====== GIVEN ENTRIES

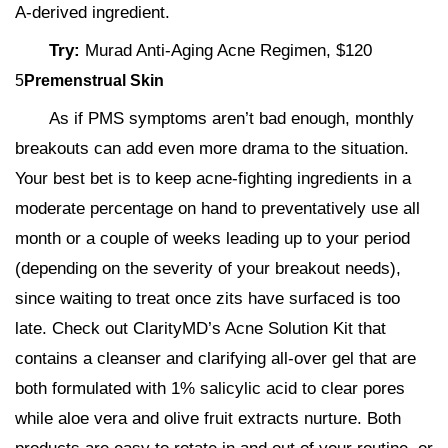
A-derived ingredient.
Try:
Murad Anti-Aging Acne Regimen, $120
5
Premenstrual Skin
As if PMS symptoms aren’t bad enough, monthly
breakouts can add even more drama to the situation.
Your best bet is to keep acne-fighting ingredients in a
moderate percentage on hand to preventatively use all
month or a couple of weeks leading up to your period
(depending on the severity of your breakout needs),
since waiting to treat once zits have surfaced is too
late. Check out ClarityMD’s Acne Solution Kit that
contains a cleanser and clarifying all-over gel that are
both formulated with 1% salicylic acid to clear pores
while aloe vera and olive fruit extracts nurture. Both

============

REQUIRED ACTION → Repeat the line containing "since waiting to" and all subsequent lines through the final line of the data, exactly and with no others.

REPLY →
since waiting to treat once zits have surfaced is too
late. Check out ClarityMD’s Acne Solution Kit that
contains a cleanser and clarifying all-over gel that are
both formulated with 1% salicylic acid to clear pores
while aloe vera and olive fruit extracts nurture. Both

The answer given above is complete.